(Aim of the exercise) Return the entries verbatim and drop every picture.

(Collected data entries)
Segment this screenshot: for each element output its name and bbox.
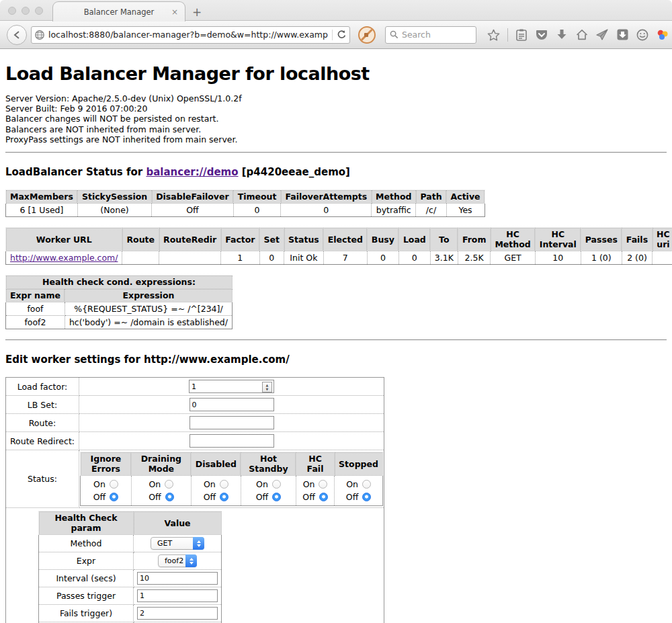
- interval-input[interactable]: [137, 572, 218, 585]
- extension-colored-dots-icon[interactable]: [657, 28, 669, 41]
- tab-balancer-manager[interactable]: Balancer Manager ×: [52, 1, 185, 22]
- column-header: Busy: [367, 228, 398, 251]
- form-row: Interval (secs): [39, 570, 222, 587]
- on-label: On: [346, 478, 358, 491]
- back-arrow-icon: [13, 31, 20, 39]
- column-header: Status: [284, 228, 324, 251]
- radio-stopped-on[interactable]: [362, 480, 371, 489]
- radio-hc-fail-on[interactable]: [319, 480, 327, 489]
- downloads-icon[interactable]: [556, 28, 569, 41]
- radio-hot-standby-off[interactable]: [272, 493, 281, 501]
- content-blocker-icon[interactable]: [358, 26, 376, 44]
- radio-disabled-off[interactable]: [220, 493, 228, 501]
- route-label: Route:: [6, 414, 79, 432]
- status-option-stopped: On Off: [335, 476, 383, 506]
- method-select[interactable]: GET: [151, 537, 204, 550]
- window-zoom-button[interactable]: [35, 7, 43, 15]
- toolbar-icons: ▾: [487, 28, 672, 42]
- column-header: To: [430, 228, 458, 251]
- on-label: On: [149, 478, 161, 491]
- off-label: Off: [149, 491, 161, 503]
- search-bar[interactable]: Search: [385, 26, 476, 44]
- health-check-expressions-table: Health check cond. expressions: Expr nam…: [5, 275, 233, 329]
- expr-label: Expr: [39, 552, 134, 570]
- load-factor-input[interactable]: [189, 380, 274, 393]
- column-header: HC Method: [491, 228, 535, 251]
- select-arrows-icon: [193, 537, 204, 550]
- radio-hot-standby-on[interactable]: [272, 480, 281, 489]
- window-controls[interactable]: [8, 7, 43, 15]
- save-to-device-icon[interactable]: [616, 28, 629, 41]
- url-bar[interactable]: localhost:8880/balancer-manager?b=demo&w…: [31, 26, 350, 44]
- window-close-button[interactable]: [8, 7, 16, 15]
- table-cell: http://www.example.com/: [6, 251, 122, 265]
- radio-disabled-on[interactable]: [220, 480, 228, 489]
- radio-hc-fail-off[interactable]: [319, 493, 328, 501]
- expr-table-title: Health check cond. expressions:: [6, 276, 233, 289]
- new-tab-button[interactable]: +: [192, 5, 202, 19]
- radio-stopped-off[interactable]: [362, 493, 371, 501]
- feedback-smiley-icon[interactable]: [636, 28, 649, 41]
- lb-set-input[interactable]: [190, 398, 274, 411]
- radio-ignore-errors-on[interactable]: [110, 480, 118, 489]
- home-icon[interactable]: [576, 28, 589, 41]
- reload-icon[interactable]: [337, 30, 347, 40]
- worker-url-link[interactable]: http://www.example.com/: [10, 253, 118, 263]
- send-tab-icon[interactable]: [596, 28, 609, 41]
- form-row: Health Check param Value Method GET: [6, 508, 384, 623]
- table-cell: 2 (0): [622, 251, 652, 265]
- route-cell: [79, 414, 384, 432]
- on-label: On: [93, 478, 106, 491]
- column-header: HC Fail: [296, 452, 334, 476]
- bookmark-star-icon[interactable]: [487, 28, 500, 41]
- form-row: Route:: [6, 414, 384, 432]
- window-minimize-button[interactable]: [22, 7, 30, 15]
- column-header: Route: [122, 228, 159, 251]
- route-redirect-input[interactable]: [190, 434, 274, 448]
- column-header: Factor: [221, 228, 259, 251]
- table-cell: bytraffic: [372, 204, 416, 217]
- off-label: Off: [346, 491, 358, 503]
- column-header: DisableFailover: [152, 190, 233, 204]
- server-built-line: Server Built: Feb 9 2016 07:00:20: [5, 103, 667, 114]
- expr-select[interactable]: foof2: [158, 554, 197, 567]
- fails-input[interactable]: [137, 607, 218, 620]
- column-header: Draining Mode: [131, 452, 191, 476]
- table-cell: foof2: [6, 316, 65, 329]
- table-cell: 7: [323, 251, 367, 265]
- page-title: Load Balancer Manager for localhost: [5, 63, 667, 84]
- status-option-hot-standby: On Off: [241, 476, 296, 506]
- search-placeholder[interactable]: Search: [402, 30, 431, 40]
- balancer-demo-link[interactable]: balancer://demo: [146, 166, 238, 178]
- radio-ignore-errors-off[interactable]: [110, 493, 118, 501]
- table-cell: (None): [77, 204, 151, 217]
- edit-worker-heading: Edit worker settings for http://www.exam…: [5, 354, 667, 366]
- table-cell: 0: [367, 251, 398, 265]
- reading-list-icon[interactable]: [515, 28, 528, 41]
- tab-title: Balancer Manager: [84, 7, 155, 17]
- route-input[interactable]: [190, 416, 274, 429]
- site-identity-globe-icon[interactable]: [34, 30, 45, 40]
- url-text[interactable]: localhost:8880/balancer-manager?b=demo&w…: [48, 30, 328, 40]
- pocket-icon[interactable]: [536, 28, 548, 41]
- column-header: Ignore Errors: [81, 452, 132, 476]
- table-cell: 2.5K: [458, 251, 491, 265]
- on-label: On: [303, 478, 315, 491]
- lb-set-label: LB Set:: [6, 396, 79, 414]
- column-header: StickySession: [77, 190, 151, 204]
- radio-draining-mode-off[interactable]: [165, 493, 174, 501]
- divider: [5, 339, 667, 341]
- passes-input[interactable]: [137, 589, 218, 602]
- tab-close-icon[interactable]: ×: [171, 7, 178, 17]
- table-row: foof %{REQUEST_STATUS} =~ /^[234]/: [6, 302, 233, 316]
- table-cell: 0: [233, 204, 281, 217]
- table-cell: hc('body') =~ /domain is established/: [65, 316, 232, 329]
- status-option-draining-mode: On Off: [131, 476, 191, 506]
- table-cell: 6 [1 Used]: [6, 204, 78, 217]
- number-spinner[interactable]: ▲▼: [262, 382, 272, 392]
- back-button[interactable]: [7, 25, 27, 45]
- column-header: HC uri: [653, 228, 672, 251]
- search-icon: [390, 30, 398, 39]
- radio-draining-mode-on[interactable]: [165, 480, 173, 489]
- expr-cell: foof2: [134, 552, 222, 570]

(Result of this task)
Segment this screenshot: for each element output its name and bbox.
- interval-input[interactable]: [137, 572, 218, 585]
- extension-colored-dots-icon[interactable]: [657, 28, 669, 41]
- tab-balancer-manager[interactable]: Balancer Manager ×: [52, 1, 185, 22]
- column-header: Busy: [367, 228, 398, 251]
- form-row: Interval (secs): [39, 570, 222, 587]
- on-label: On: [346, 478, 358, 491]
- back-arrow-icon: [13, 31, 20, 39]
- column-header: Status: [284, 228, 324, 251]
- radio-stopped-on[interactable]: [362, 480, 371, 489]
- radio-hc-fail-on[interactable]: [319, 480, 327, 489]
- downloads-icon[interactable]: [556, 28, 569, 41]
- radio-hot-standby-off[interactable]: [272, 493, 281, 501]
- content-blocker-icon[interactable]: [358, 26, 376, 44]
- radio-disabled-off[interactable]: [220, 493, 228, 501]
- route-label: Route:: [6, 414, 79, 432]
- status-option-stopped: On Off: [335, 476, 383, 506]
- method-select[interactable]: GET: [151, 537, 204, 550]
- window-zoom-button[interactable]: [35, 7, 43, 15]
- toolbar-icons: ▾: [487, 28, 672, 42]
- column-header: To: [430, 228, 458, 251]
- on-label: On: [149, 478, 161, 491]
- off-label: Off: [149, 491, 161, 503]
- search-bar[interactable]: Search: [385, 26, 476, 44]
- health-check-expressions-table: Health check cond. expressions: Expr nam…: [5, 275, 233, 329]
- expr-label: Expr: [39, 552, 134, 570]
- load-factor-input[interactable]: [189, 380, 274, 393]
- column-header: HC Method: [491, 228, 535, 251]
- select-arrows-icon: [193, 537, 204, 550]
- radio-hot-standby-on[interactable]: [272, 480, 281, 489]
- window-controls[interactable]: [8, 7, 43, 15]
- save-to-device-icon[interactable]: [616, 28, 629, 41]
- url-bar[interactable]: localhost:8880/balancer-manager?b=demo&w…: [31, 26, 350, 44]
- window-close-button[interactable]: [8, 7, 16, 15]
- table-cell: http://www.example.com/: [6, 251, 122, 265]
- radio-disabled-on[interactable]: [220, 480, 228, 489]
- radio-hc-fail-off[interactable]: [319, 493, 328, 501]
- expr-table-title: Health check cond. expressions:: [6, 276, 233, 289]
- new-tab-button[interactable]: +: [192, 5, 202, 19]
- radio-stopped-off[interactable]: [362, 493, 371, 501]
- feedback-smiley-icon[interactable]: [636, 28, 649, 41]
- lb-set-input[interactable]: [190, 398, 274, 411]
- radio-ignore-errors-on[interactable]: [110, 480, 118, 489]
- home-icon[interactable]: [576, 28, 589, 41]
- reload-icon[interactable]: [337, 30, 347, 40]
- worker-url-link[interactable]: http://www.example.com/: [10, 253, 118, 263]
- send-tab-icon[interactable]: [596, 28, 609, 41]
- form-row: Health Check param Value Method GET: [6, 508, 384, 623]
- table-cell: 2 (0): [622, 251, 652, 265]
- route-cell: [79, 414, 384, 432]
- on-label: On: [93, 478, 106, 491]
- column-header: HC Fail: [296, 452, 334, 476]
- bookmark-star-icon[interactable]: [487, 28, 500, 41]
- form-row: Route:: [6, 414, 384, 432]
- window-minimize-button[interactable]: [22, 7, 30, 15]
- column-header: Route: [122, 228, 159, 251]
- route-redirect-input[interactable]: [190, 434, 274, 448]
- column-header: Factor: [221, 228, 259, 251]
- table-cell: bytraffic: [372, 204, 416, 217]
- off-label: Off: [346, 491, 358, 503]
- column-header: DisableFailover: [152, 190, 233, 204]
- server-built-line: Server Built: Feb 9 2016 07:00:20: [5, 103, 667, 114]
- expr-select[interactable]: foof2: [158, 554, 197, 567]
- fails-input[interactable]: [137, 607, 218, 620]
- column-header: Draining Mode: [131, 452, 191, 476]
- table-cell: foof2: [6, 316, 65, 329]
- table-cell: 7: [323, 251, 367, 265]
- page-title: Load Balancer Manager for localhost: [5, 63, 667, 84]
- status-option-hot-standby: On Off: [241, 476, 296, 506]
- search-placeholder[interactable]: Search: [402, 30, 431, 40]
- balancer-demo-link[interactable]: balancer://demo: [146, 166, 238, 178]
- radio-ignore-errors-off[interactable]: [110, 493, 118, 501]
- table-cell: (None): [77, 204, 151, 217]
- edit-worker-heading: Edit worker settings for http://www.exam…: [5, 354, 667, 366]
- table-cell: 0: [367, 251, 398, 265]
- reading-list-icon[interactable]: [515, 28, 528, 41]
- tab-title: Balancer Manager: [84, 7, 155, 17]
- route-input[interactable]: [190, 416, 274, 429]
- site-identity-globe-icon[interactable]: [34, 30, 45, 40]
- url-text[interactable]: localhost:8880/balancer-manager?b=demo&w…: [48, 30, 328, 40]
- pocket-icon[interactable]: [536, 28, 548, 41]
- column-header: Ignore Errors: [81, 452, 132, 476]
- table-cell: 2.5K: [458, 251, 491, 265]
- on-label: On: [303, 478, 315, 491]
- lb-set-label: LB Set:: [6, 396, 79, 414]
- column-header: StickySession: [77, 190, 151, 204]
- radio-draining-mode-off[interactable]: [165, 493, 174, 501]
- divider: [5, 339, 667, 341]
- passes-input[interactable]: [137, 589, 218, 602]
- tab-close-icon[interactable]: ×: [171, 7, 178, 17]
- table-row: foof %{REQUEST_STATUS} =~ /^[234]/: [6, 302, 233, 316]
- table-cell: 0: [233, 204, 281, 217]
- table-cell: hc('body') =~ /domain is established/: [65, 316, 232, 329]
- status-option-draining-mode: On Off: [131, 476, 191, 506]
- table-cell: 6 [1 Used]: [6, 204, 78, 217]
- number-spinner[interactable]: ▲▼: [262, 382, 272, 392]
- back-button[interactable]: [7, 25, 27, 45]
- column-header: HC uri: [653, 228, 672, 251]
- search-icon: [390, 30, 398, 39]
- radio-draining-mode-on[interactable]: [165, 480, 173, 489]
- expr-cell: foof2: [134, 552, 222, 570]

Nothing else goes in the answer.